A senior doctor, Novika Ramaiya (a pseudonym), has written a piece for The Independent this week in which she questions how long the NHS can continue. In it, she also bemoans the erosion of appreciation that has contributed to more doctors leaving for overseas positions.
“When I entered the NHS back in the early Nineties as a junior doctor, it was a completely different world. Patients received excellent care, by and large, numbers were manageable and doctors, while overworked and underpaid, felt valued and appreciated.
“Sadly, this is no longer the case. Since those relatively halcyon days, I have seen the slow but inexorable decline in standards – which has resulted in the NHS turning from the “envy of the world” to the sick man of Europe.
“There are many reasons for this downward spiral – but the way doctors, nurses and healthcare staff are treated plays a huge role. Working conditions for doctors have deteriorated to such an extent that both newly qualified doctors as well as long-established senior doctors, including GPs, are fleeing overseas, where they feel healthcare standards are better and they are cherished as important members of the team.”

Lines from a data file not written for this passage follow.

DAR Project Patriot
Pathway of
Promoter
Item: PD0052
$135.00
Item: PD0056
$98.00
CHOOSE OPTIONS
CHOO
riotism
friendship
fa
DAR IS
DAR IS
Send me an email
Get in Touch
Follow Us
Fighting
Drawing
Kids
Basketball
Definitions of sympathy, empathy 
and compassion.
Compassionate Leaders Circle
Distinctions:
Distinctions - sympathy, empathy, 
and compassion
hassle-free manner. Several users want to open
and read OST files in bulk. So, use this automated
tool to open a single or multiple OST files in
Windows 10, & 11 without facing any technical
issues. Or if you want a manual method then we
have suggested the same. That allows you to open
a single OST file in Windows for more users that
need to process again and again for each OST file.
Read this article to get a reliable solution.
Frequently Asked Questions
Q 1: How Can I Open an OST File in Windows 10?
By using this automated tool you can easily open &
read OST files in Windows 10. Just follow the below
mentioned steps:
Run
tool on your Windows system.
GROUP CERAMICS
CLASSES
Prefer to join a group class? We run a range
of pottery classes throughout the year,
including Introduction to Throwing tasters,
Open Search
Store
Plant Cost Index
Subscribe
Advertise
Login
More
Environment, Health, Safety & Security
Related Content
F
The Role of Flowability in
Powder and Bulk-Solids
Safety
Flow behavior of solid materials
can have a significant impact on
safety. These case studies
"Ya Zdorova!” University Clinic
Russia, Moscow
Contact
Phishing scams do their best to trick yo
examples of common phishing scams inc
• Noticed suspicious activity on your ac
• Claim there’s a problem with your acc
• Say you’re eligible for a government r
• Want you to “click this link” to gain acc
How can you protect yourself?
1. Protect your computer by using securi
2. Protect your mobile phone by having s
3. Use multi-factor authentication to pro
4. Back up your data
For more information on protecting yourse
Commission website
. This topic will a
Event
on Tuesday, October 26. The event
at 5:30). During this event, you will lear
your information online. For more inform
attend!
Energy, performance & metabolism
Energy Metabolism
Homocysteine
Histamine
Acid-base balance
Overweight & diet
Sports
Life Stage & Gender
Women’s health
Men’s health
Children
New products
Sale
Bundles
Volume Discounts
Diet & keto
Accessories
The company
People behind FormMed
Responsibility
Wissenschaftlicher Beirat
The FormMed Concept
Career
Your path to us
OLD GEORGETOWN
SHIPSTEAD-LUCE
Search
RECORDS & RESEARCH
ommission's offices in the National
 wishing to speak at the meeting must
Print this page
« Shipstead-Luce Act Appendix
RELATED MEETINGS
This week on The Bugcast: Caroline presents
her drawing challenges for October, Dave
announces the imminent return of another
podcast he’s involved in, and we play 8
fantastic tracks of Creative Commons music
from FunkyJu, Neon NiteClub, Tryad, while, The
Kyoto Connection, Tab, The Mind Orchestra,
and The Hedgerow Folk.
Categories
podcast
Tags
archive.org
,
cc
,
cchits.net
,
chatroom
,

According to the doctor, the situation is resulting in more deaths – the deaths of doctors.
“The rights and privileges that doctors once had have been slowly eroded over the years – many things that contributed to wellbeing and job satisfaction have been summarily removed. No longer is it mandatory for trusts to offer on-site accommodation OR on-call rooms for juniors, and many a doctor has ended up losing their life as they drive home from a late-night shift having fallen asleep at the wheel, with two in five doctors admitting that they have fallen asleep while driving. This has not been dealt with, despite it having been repeatedly brought to the attention of the powers that be. Trusts no longer routinely provide hot food for doctors, and juniors on night duty have to fend for themselves or starve.
“Increasing work pressures mean that there has been a spate of doctor suicides, particularly among juniors unable to cope with the stress.
“Bureaucracy has increased to a stifling degree. The introduction of futile time-wasting measures like appraisals and revalidation, initiated after Harold Shipman’s crimes, have meant that doctors spend an inordinate amount of time paper pushing – time better spent in clinical care – while the exercise does nothing to detect or inhibit the sociopaths who have given medicine a bad name.
“Expanded managerial oversight, with impossible clinical targets imposed on the medical profession by people that are not medically qualified, has added to recruitment and retention problems. Targets inevitably mean that shortcuts will be resorted to, and will result in less than desirable clinical outcomes.
“The NHS is no longer a happy place to work in – hordes of doctors are leaving the profession, either to emigrate, retire early, or change career – and this has only exacerbated the situation. The declining standards and the general discontent in the NHS are thus affecting staff numbers, which has then led to a further decline in standards and a poorer service for patients.
“Meanwhile, the great and the good of the NHS have launched a campaign to change job titles for juniors, in an alleged attempt to give them respectability. This completely ignores the wider problem of disaffection.”